Blue eyes Brown eyes
Male 44 20
Female 58 42

Now it is possible to compare the proportions of brown and blue eyes among males and females… The total number of males and females are 64 and 100, respectively. The proportion of males with brown eyes is 20/64 = 0.31, and that for females 42/100 = 0.42. It appears that brown eyes are somewhat less prevalent among males. A contingency table test will tell us if the difference in eye colour frequencies is likely to have arisen through sampling variation.

Notice that we are not interested in judging whether the proportion of males, or the proportion of blue-eyed students, are different from some expectation. That’s the job of a goodness of fit test. We want to know if there is an association between eye colour and sex. That’s the job of a contingency table test.

30.3.3 The assumptions and requirements of \(\chi^{2}\) tests

It’s important to realise that in terms of their assumptions, contingency tables and goodness-of-fit tests aren’t fundamentally different from one another. The difference between the two types lies in the type of hypothesis evaluated. When we carry out a goodness-of-fit test we have to supply the expected values, whereas the calculation of expected values is embedded in the formula used to carry out a contingency table test.
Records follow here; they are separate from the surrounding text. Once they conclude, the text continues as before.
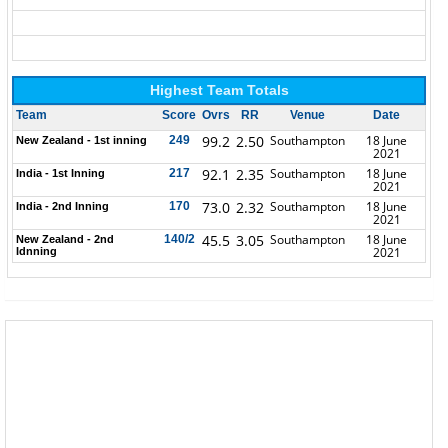
Highest Team Totals
Team
Score
Ovrs
RR
Venue
Date
99.2
2.50
Southampton
18 June
249
New Zealand - 1st inning
2021
92.1
2.35
Southampton
18 June
217
India - 1st Inning
2021
73.0
2.32
Southampton
18 June
170
India - 2nd Inning
2021
45.5
3.05
Southampton
18 June
140/2
New Zealand - 2nd
2021
Idnning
That will make more sense once we’ve seen the two tests in action.

\(\chi^{2}\) tests are often characterised as non-parametric tests because they do not assume any particular form for the distribution of the data. In fact, as with any statistical test, there are some assumptions in play, but these are relatively mild:

  • The data are independent counts of objects or events which can be classified into mutually exclusive categories.
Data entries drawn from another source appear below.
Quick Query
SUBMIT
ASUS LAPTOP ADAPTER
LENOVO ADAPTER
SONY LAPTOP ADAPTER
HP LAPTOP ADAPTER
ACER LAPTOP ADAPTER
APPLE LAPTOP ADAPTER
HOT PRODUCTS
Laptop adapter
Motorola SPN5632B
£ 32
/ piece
  • The expected counts are not very low. The general rule of thumb is that the expected values should be greater than 5.

The most important thing to remember about \(\chi^{2}\) tests is that they must always be carried out on the actual counts. Although the \(\chi^{2}\) is really telling us how the proportions of objects in categories vary, the analysis should never be carried out on the percentages or proportions, only on the original count data, nor can a \(\chi^{2}\) test be used with means.


  1. e.g. the ‘log-linear model,’ ‘Fisher’s exact test,’ and the ‘G-test.’↩︎

  2. Human sex-ratio is actually slightly biased toward males at birth, but since males experience a higher mortality rate in their teens, the sex ratio among 18 year olds is closer to 1:1.↩︎